[[ STORED DATA open ]]

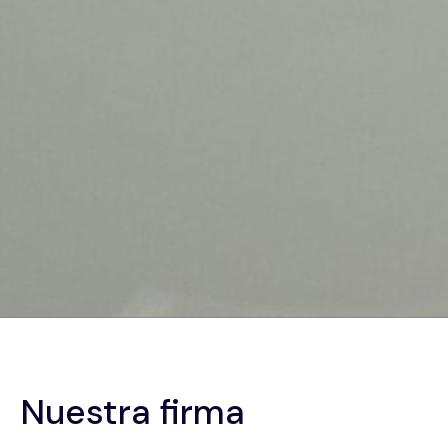
Nuestra firma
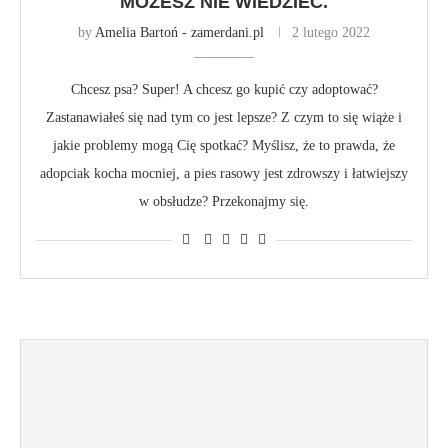
MOŻESZ NIE WIEDZIEĆ.
by
Amelia Bartoń - zamerdani.pl
2 lutego 2022
Chcesz psa? Super! A chcesz go kupić czy adoptować?
Zastanawiałeś się nad tym co jest lepsze? Z czym to się wiąże i
jakie problemy mogą Cię spotkać? Myślisz, że to prawda, że
adopciak kocha mocniej, a pies rasowy jest zdrowszy i łatwiejszy
w obsłudze? Przekonajmy się.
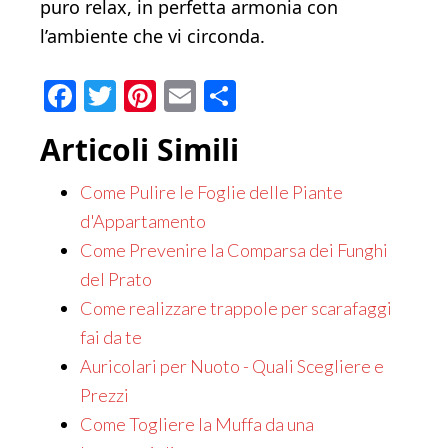
puro relax, in perfetta armonia con
l’ambiente che vi circonda.
Facebook
Twitter
Pinterest
Email
Condividi
Articoli Simili
Come Pulire le Foglie delle Piante
d'Appartamento
Come Prevenire la Comparsa dei Funghi
del Prato
Come realizzare trappole per scarafaggi
fai da te
Auricolari per Nuoto - Quali Scegliere e
Prezzi
Come Togliere la Muffa da una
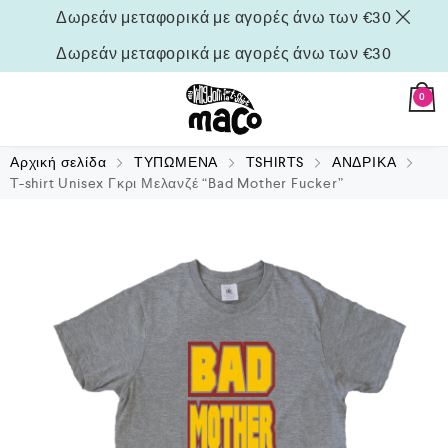
Δωρεάν μεταφορικά με αγορές άνω των €30
Δωρεάν μεταφορικά με αγορές άνω των €30
0
Αρχική σελίδα
ΤΥΠΩΜΕΝΑ
TSHIRTS
ΑΝΔΡΙΚΑ
T-shirt Unisex Γκρι Μελανζέ “Bad Mother Fucker”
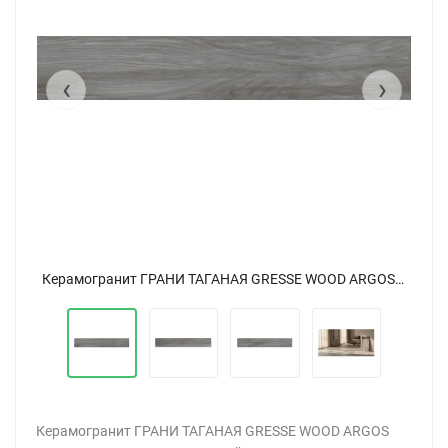
‹
›
Керамогранит ГРАНИ ТАГАНАЯ GRESSE WOOD ARGOS BLACK POPLAR / Аргос Черный Тополь GRS13-01S матовый 20x120
Керамогранит ГРАНИ ТАГАНАЯ GRESSE WOOD ARGOS BLACK POPLAR / Аргос Черный Тополь GRS13-01S матовый 20x120
Керамогранит ГРАНИ ТАГАНАЯ GRESSE WOOD ARGOS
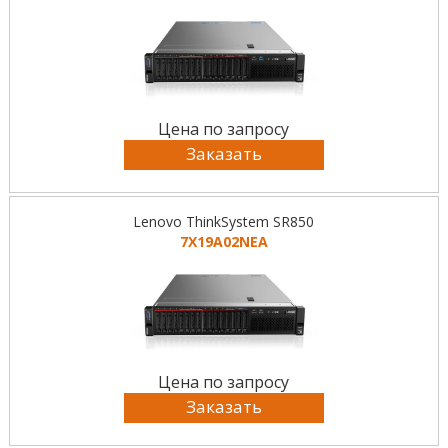
Цена по запросу
Заказать
Lenovo ThinkSystem SR850
7X19A02NEA
Цена по запросу
Заказать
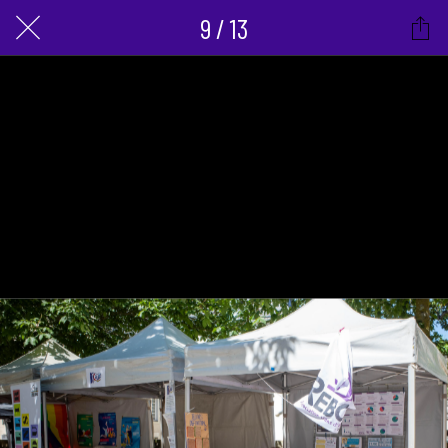
9 / 13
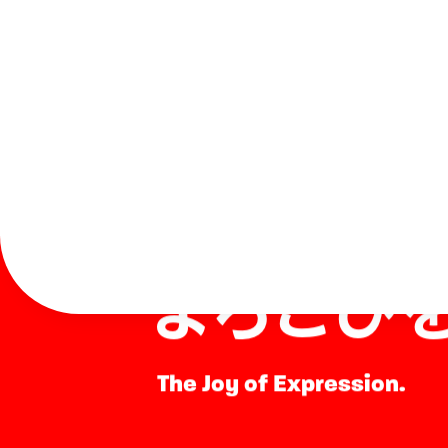
表現する
よろこび
The Joy of Expression.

[[ STORED DATA closed ]]

**TASK OBJECTIVE**
Retype the listing above exactly as it appears, omitting the pictures.

**TASK ANSWER**
Nuestra firma
MOŻESZ NIE WIEDZIEĆ.
by
Amelia Bartoń - zamerdani.pl
2 lutego 2022
Chcesz psa? Super! A chcesz go kupić czy adoptować?
Zastanawiałeś się nad tym co jest lepsze? Z czym to się wiąże i
jakie problemy mogą Cię spotkać? Myślisz, że to prawda, że
adopciak kocha mocniej, a pies rasowy jest zdrowszy i łatwiejszy
w obsłudze? Przekonajmy się.
puro relax, in perfetta armonia con
l’ambiente che vi circonda.
Facebook
Twitter
Pinterest
Email
Condividi
Articoli Simili
Come Pulire le Foglie delle Piante
d'Appartamento
Come Prevenire la Comparsa dei Funghi
del Prato
Come realizzare trappole per scarafaggi
fai da te
Auricolari per Nuoto - Quali Scegliere e
Prezzi
Come Togliere la Muffa da una
Δωρεάν μεταφορικά με αγορές άνω των €30
Δωρεάν μεταφορικά με αγορές άνω των €30
0
Αρχική σελίδα
ΤΥΠΩΜΕΝΑ
TSHIRTS
ΑΝΔΡΙΚΑ
T-shirt Unisex Γκρι Μελανζέ “Bad Mother Fucker”
‹
›
Керамогранит ГРАНИ ТАГАНАЯ GRESSE WOOD ARGOS BLACK POPLAR / Аргос Черный Тополь GRS13-01S матовый 20x120
Керамогранит ГРАНИ ТАГАНАЯ GRESSE WOOD ARGOS BLACK POPLAR / Аргос Черный Тополь GRS13-01S матовый 20x120
Керамогранит ГРАНИ ТАГАНАЯ GRESSE WOOD ARGOS
Цена по запросу
Заказать
Lenovo ThinkSystem SR850
7X19A02NEA
Цена по запросу
Заказать
9 / 13
表現する
よろこび
The Joy of Expression.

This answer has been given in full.